Etrangement ce fût Mireille qui le réveilla vers deux heures du matin. L'orage avait presque cessé, les éclairs étaient plus espacés et lointains. Après la tempête ce silence avait quelque chose d'oppressant qui l'avait tirée du sommeil. "Tu devrais peut-être aller voir" lui dit-elle, "Il est peut être rentré dans sa chambre".

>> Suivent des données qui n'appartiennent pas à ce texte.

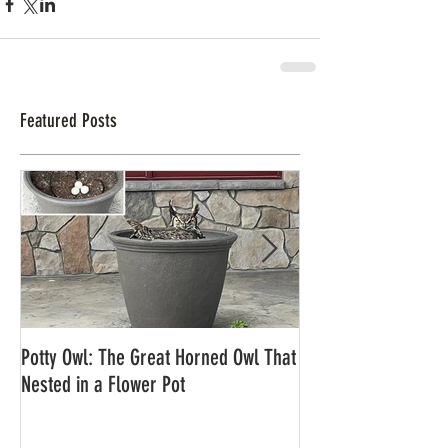
Featured Posts
Potty Owl: The Great Horned Owl That
Northern Pygmy Owl
Nested in a Flower Pot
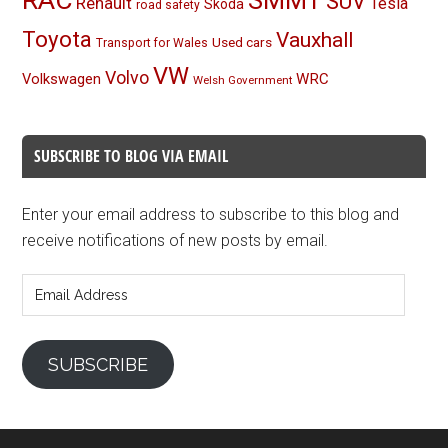
SMMT
SUV
Renault
Tesla
Skoda
road safety
Toyota
Vauxhall
Used cars
Transport for Wales
VW
Volvo
Volkswagen
WRC
Welsh Government
SUBSCRIBE TO BLOG VIA EMAIL
Enter your email address to subscribe to this blog and
receive notifications of new posts by email.
Email
Address
SUBSCRIBE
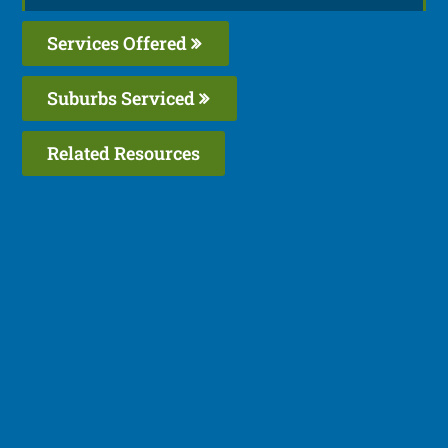
Services Offered
Suburbs Serviced
Related Resources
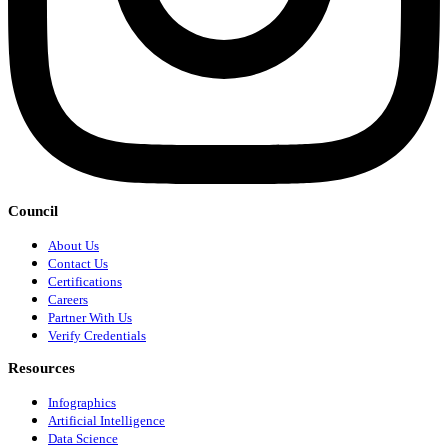
Council
About Us
Contact Us
Certifications
Careers
Partner With Us
Verify Credentials
Resources
Infographics
Artificial Intelligence
Data Science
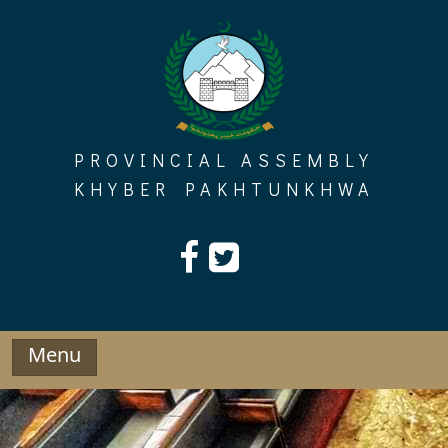
Skip
to
content
PROVINCIAL ASSEMBLY
KHYBER PAKHTUNKHWA
Menu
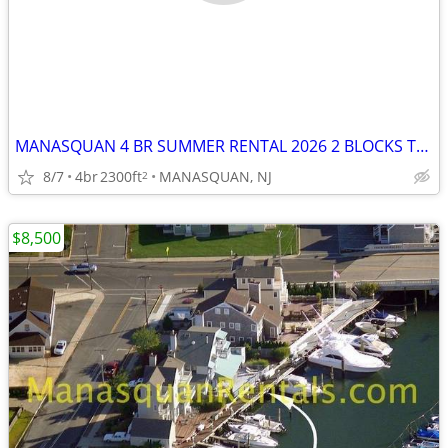
MANASQUAN 4 BR SUMMER RENTAL 2026 2 BLOCKS TO BEACH
8/7
4br
2300ft
MANASQUAN, NJ
2
$8,500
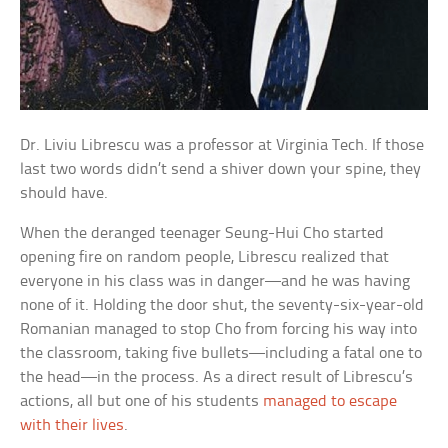
Dr. Liviu Librescu was a professor at Virginia Tech. If those
last two words didn’t send a shiver down your spine, they
should have.
When the deranged teenager Seung-Hui Cho started
opening fire on random people, Librescu realized that
everyone in his class was in danger—and he was having
none of it. Holding the door shut, the seventy-six-year-old
Romanian managed to stop Cho from forcing his way into
the classroom, taking five bullets—including a fatal one to
the head—in the process. As a direct result of Librescu’s
actions, all but one of his students
managed to escape
with their lives
.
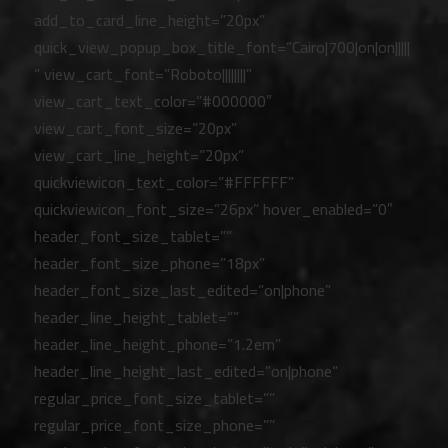
add_to_card_line_height=”20px”
quick_view_popup_box_title_font=”Cairo|700|on|on|||||
” view_cart_font=”Roboto||||||||”
view_cart_text_color=”#000000″
view_cart_font_size=”20px”
view_cart_line_height=”20px”
quickviewicon_text_color=”#FFFFFF”
quickviewicon_font_size=”26px” hover_enabled=”0″
header_font_size_tablet=””
header_font_size_phone=”18px”
header_font_size_last_edited=”on|phone”
header_line_height_tablet=””
header_line_height_phone=”1.2em”
header_line_height_last_edited=”on|phone”
regular_price_font_size_tablet=””
regular_price_font_size_phone=””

Harry se leva et alla à la chambre de l'étranger, qui était toujours vide. Il retourna au deuxième étage, et regarda par la fenêtre. A la lueur d'un éclair mourant il vit la colline, mais plus aucune pierre. La pluie cessa enfin. Harry enfila son manteau encore humide et s’apprêtait à sortir lorsqu'il entendit des bruits dehors. La porte s'ouvrit, et l'étranger entra, sa cape miraculeusement sèche, suivi de vingtaine de gaillards drôlement déguisés, parés de couleurs vives, de cuirasses, d'épées, l'air un peu endormis mais rieurs, tous secs et propres.

"A boire, Tavernier, à boire et à manger, et du bon, pour le retour des chevaliers de la table ronde!".